= WORK INSTRUCTIONS =
A faithful, word-for-word copy of the data below is required, without pictures.

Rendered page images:
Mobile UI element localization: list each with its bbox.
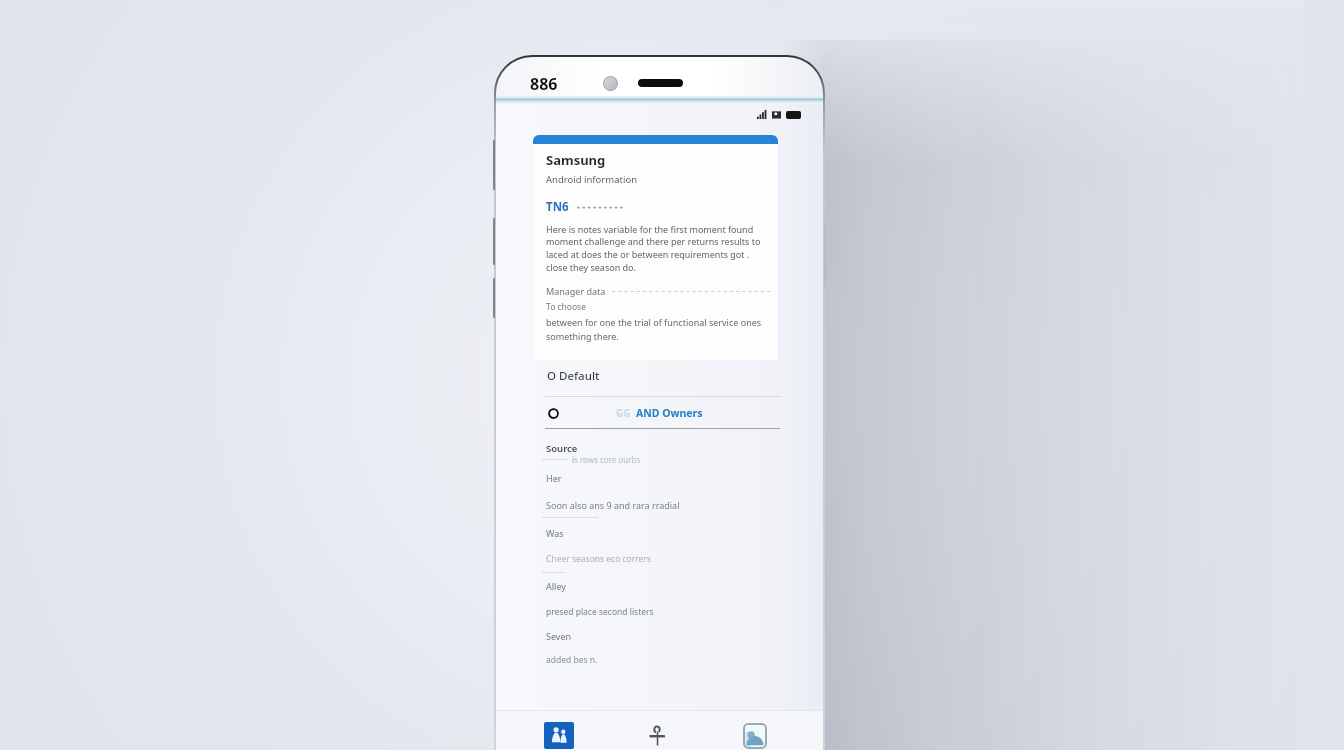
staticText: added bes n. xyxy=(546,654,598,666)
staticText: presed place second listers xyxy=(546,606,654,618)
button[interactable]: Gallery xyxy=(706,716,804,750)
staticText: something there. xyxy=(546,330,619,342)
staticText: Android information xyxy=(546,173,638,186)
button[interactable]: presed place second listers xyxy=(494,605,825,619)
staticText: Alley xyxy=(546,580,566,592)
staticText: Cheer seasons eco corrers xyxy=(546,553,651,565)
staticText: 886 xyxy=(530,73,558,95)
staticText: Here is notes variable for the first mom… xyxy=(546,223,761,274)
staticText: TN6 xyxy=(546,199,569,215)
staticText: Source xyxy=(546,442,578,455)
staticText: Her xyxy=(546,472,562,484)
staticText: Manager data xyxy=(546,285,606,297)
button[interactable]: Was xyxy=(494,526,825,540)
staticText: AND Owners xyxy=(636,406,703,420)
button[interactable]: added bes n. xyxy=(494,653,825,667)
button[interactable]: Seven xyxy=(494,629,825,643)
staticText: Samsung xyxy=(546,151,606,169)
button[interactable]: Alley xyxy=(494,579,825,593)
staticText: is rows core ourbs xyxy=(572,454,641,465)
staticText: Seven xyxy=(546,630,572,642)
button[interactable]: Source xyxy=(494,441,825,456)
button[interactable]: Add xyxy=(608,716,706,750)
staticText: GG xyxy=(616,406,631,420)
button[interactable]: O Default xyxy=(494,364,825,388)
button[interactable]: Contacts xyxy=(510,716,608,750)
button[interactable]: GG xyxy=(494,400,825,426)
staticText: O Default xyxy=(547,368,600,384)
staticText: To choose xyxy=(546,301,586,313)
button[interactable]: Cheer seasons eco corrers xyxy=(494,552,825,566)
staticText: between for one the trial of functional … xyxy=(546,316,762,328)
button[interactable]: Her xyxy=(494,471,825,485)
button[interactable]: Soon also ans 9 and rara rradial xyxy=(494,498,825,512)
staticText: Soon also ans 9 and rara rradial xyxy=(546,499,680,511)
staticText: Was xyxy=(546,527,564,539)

= TASK RESULT =
Mobile UI element localization: list each with its bbox.
staticText: added bes n. xyxy=(546,654,598,666)
staticText: presed place second listers xyxy=(546,606,654,618)
button[interactable]: Gallery xyxy=(706,716,804,750)
staticText: something there. xyxy=(546,330,619,342)
staticText: Android information xyxy=(546,173,638,186)
button[interactable]: presed place second listers xyxy=(494,605,825,619)
staticText: Alley xyxy=(546,580,566,592)
staticText: Cheer seasons eco corrers xyxy=(546,553,651,565)
staticText: 886 xyxy=(530,73,558,95)
staticText: Here is notes variable for the first mom… xyxy=(546,223,761,274)
staticText: TN6 xyxy=(546,199,569,215)
staticText: Source xyxy=(546,442,578,455)
staticText: Her xyxy=(546,472,562,484)
staticText: Manager data xyxy=(546,285,606,297)
button[interactable]: Was xyxy=(494,526,825,540)
staticText: AND Owners xyxy=(636,406,703,420)
button[interactable]: added bes n. xyxy=(494,653,825,667)
button[interactable]: Seven xyxy=(494,629,825,643)
staticText: Samsung xyxy=(546,151,606,169)
button[interactable]: Alley xyxy=(494,579,825,593)
staticText: is rows core ourbs xyxy=(572,454,641,465)
staticText: Seven xyxy=(546,630,572,642)
button[interactable]: Source xyxy=(494,441,825,456)
button[interactable]: Add xyxy=(608,716,706,750)
staticText: GG xyxy=(616,406,631,420)
button[interactable]: O Default xyxy=(494,364,825,388)
button[interactable]: Contacts xyxy=(510,716,608,750)
button[interactable]: GG xyxy=(494,400,825,426)
staticText: O Default xyxy=(547,368,600,384)
staticText: To choose xyxy=(546,301,586,313)
button[interactable]: Cheer seasons eco corrers xyxy=(494,552,825,566)
staticText: between for one the trial of functional … xyxy=(546,316,762,328)
button[interactable]: Her xyxy=(494,471,825,485)
button[interactable]: Soon also ans 9 and rara rradial xyxy=(494,498,825,512)
staticText: Soon also ans 9 and rara rradial xyxy=(546,499,680,511)
staticText: Was xyxy=(546,527,564,539)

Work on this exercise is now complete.